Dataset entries

* * * * *

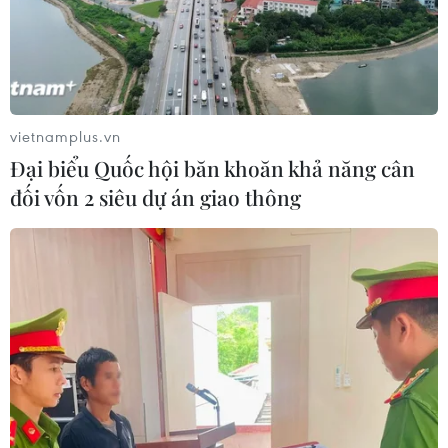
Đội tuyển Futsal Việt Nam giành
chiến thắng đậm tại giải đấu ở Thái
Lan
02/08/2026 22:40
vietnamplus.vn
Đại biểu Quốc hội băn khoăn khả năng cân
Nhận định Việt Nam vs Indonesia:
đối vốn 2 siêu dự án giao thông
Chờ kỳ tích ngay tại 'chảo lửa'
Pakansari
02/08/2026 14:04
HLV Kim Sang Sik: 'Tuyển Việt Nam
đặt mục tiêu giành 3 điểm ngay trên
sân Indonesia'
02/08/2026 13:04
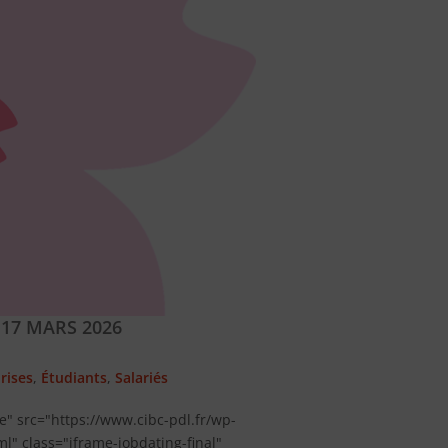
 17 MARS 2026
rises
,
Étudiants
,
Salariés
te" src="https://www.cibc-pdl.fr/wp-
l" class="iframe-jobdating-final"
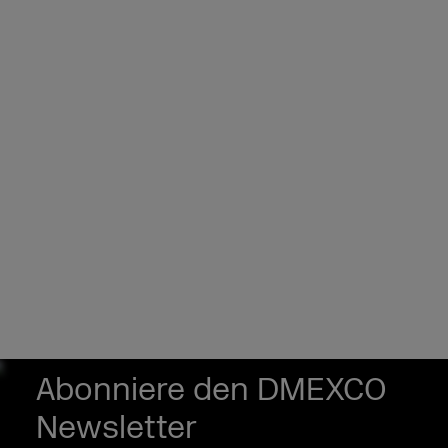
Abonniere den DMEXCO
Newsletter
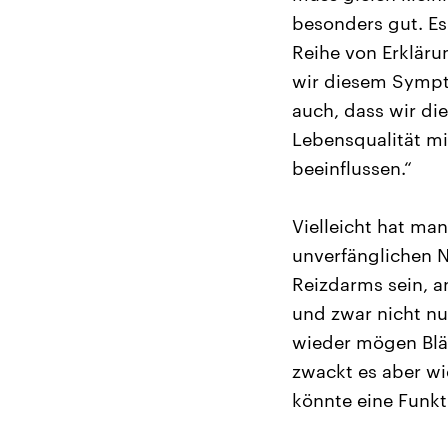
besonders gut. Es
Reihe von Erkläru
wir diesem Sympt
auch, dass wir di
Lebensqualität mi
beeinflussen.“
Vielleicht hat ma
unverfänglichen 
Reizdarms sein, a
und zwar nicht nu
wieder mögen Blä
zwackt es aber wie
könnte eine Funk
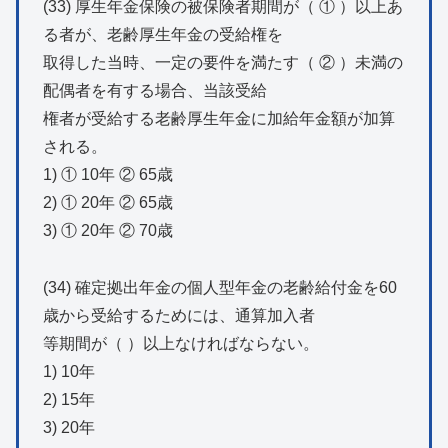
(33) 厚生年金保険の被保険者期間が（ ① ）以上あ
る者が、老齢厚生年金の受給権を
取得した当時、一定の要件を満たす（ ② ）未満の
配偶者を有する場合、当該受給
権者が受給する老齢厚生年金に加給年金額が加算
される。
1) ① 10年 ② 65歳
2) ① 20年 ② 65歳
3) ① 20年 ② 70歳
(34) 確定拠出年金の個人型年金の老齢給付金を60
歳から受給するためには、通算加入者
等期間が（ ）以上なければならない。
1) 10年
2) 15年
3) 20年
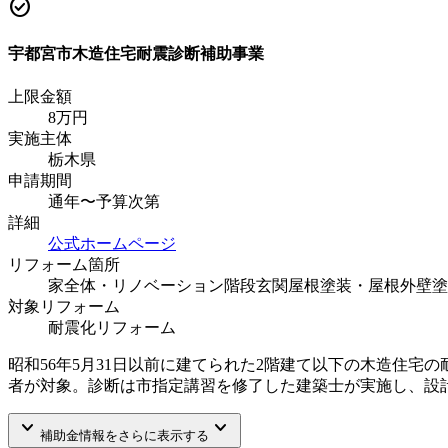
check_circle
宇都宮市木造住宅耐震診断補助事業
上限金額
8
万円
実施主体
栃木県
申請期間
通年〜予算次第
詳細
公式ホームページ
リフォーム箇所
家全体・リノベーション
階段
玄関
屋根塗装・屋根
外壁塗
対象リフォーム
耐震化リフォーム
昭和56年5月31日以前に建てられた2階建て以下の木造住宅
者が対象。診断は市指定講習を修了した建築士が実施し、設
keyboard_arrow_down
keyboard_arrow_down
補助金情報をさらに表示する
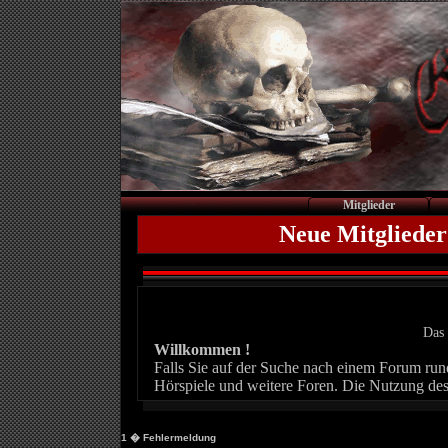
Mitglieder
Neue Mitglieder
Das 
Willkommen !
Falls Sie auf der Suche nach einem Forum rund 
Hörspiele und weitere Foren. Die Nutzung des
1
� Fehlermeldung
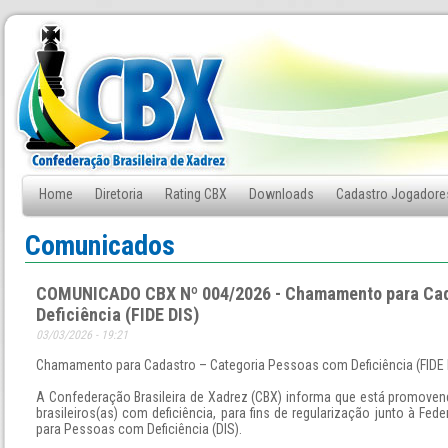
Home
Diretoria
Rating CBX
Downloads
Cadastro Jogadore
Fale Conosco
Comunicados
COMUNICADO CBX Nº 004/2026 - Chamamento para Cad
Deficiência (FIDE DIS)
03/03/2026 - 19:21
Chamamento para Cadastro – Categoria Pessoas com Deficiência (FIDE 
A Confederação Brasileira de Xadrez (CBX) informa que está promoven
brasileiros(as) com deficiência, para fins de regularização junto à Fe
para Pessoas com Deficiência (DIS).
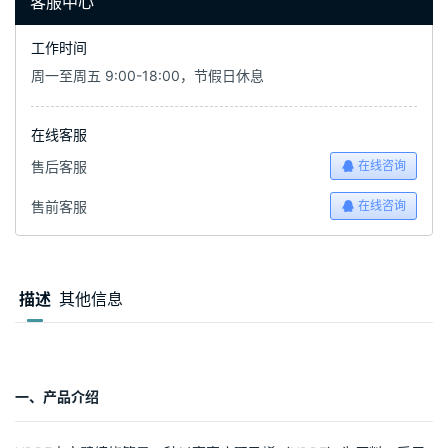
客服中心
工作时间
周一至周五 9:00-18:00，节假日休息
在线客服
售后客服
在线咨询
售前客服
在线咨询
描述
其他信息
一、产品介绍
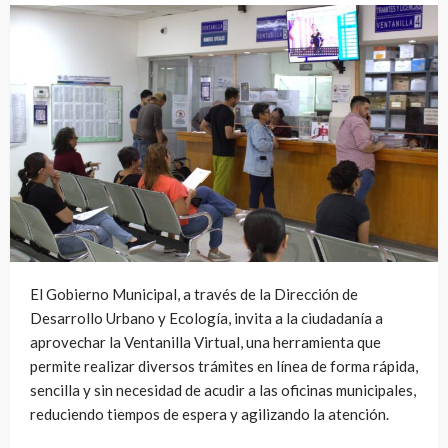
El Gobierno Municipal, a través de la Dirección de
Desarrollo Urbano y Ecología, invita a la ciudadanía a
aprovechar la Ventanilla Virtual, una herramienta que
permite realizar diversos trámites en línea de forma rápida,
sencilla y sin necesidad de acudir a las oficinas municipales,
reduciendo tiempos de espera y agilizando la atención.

* * * * *

Set the pictures aside and transcribe exactly the stretch of lines above, beginning with the one holding "und zwar nicht nu" and ending with the one holding "Chamamento para Cadastro".

SOLUTION>
und zwar nicht nu
wieder mögen Blä
zwackt es aber wie
könnte eine Funk
(33) 厚生年金保険の被保険者期間が（ ① ）以上あ
る者が、老齢厚生年金の受給権を
取得した当時、一定の要件を満たす（ ② ）未満の
配偶者を有する場合、当該受給
権者が受給する老齢厚生年金に加給年金額が加算
される。
1) ① 10年 ② 65歳
2) ① 20年 ② 65歳
3) ① 20年 ② 70歳
(34) 確定拠出年金の個人型年金の老齢給付金を60
歳から受給するためには、通算加入者
等期間が（ ）以上なければならない。
1) 10年
2) 15年
3) 20年
check_circle
宇都宮市木造住宅耐震診断補助事業
上限金額
8
万円
実施主体
栃木県
申請期間
通年〜予算次第
詳細
公式ホームページ
リフォーム箇所
家全体・リノベーション
階段
玄関
屋根塗装・屋根
外壁塗
対象リフォーム
耐震化リフォーム
昭和56年5月31日以前に建てられた2階建て以下の木造住宅
者が対象。診断は市指定講習を修了した建築士が実施し、設
keyboard_arrow_down
keyboard_arrow_down
補助金情報をさらに表示する
Mitglieder
Neue Mitglieder
Das 
Willkommen !
Falls Sie auf der Suche nach einem Forum rund 
Hörspiele und weitere Foren. Die Nutzung des
1
� Fehlermeldung
Home
Diretoria
Rating CBX
Downloads
Cadastro Jogadore
Fale Conosco
Comunicados
COMUNICADO CBX Nº 004/2026 - Chamamento para Cad
Deficiência (FIDE DIS)
03/03/2026 - 19:21
Chamamento para Cadastro – Categoria Pessoas com Deficiência (FIDE 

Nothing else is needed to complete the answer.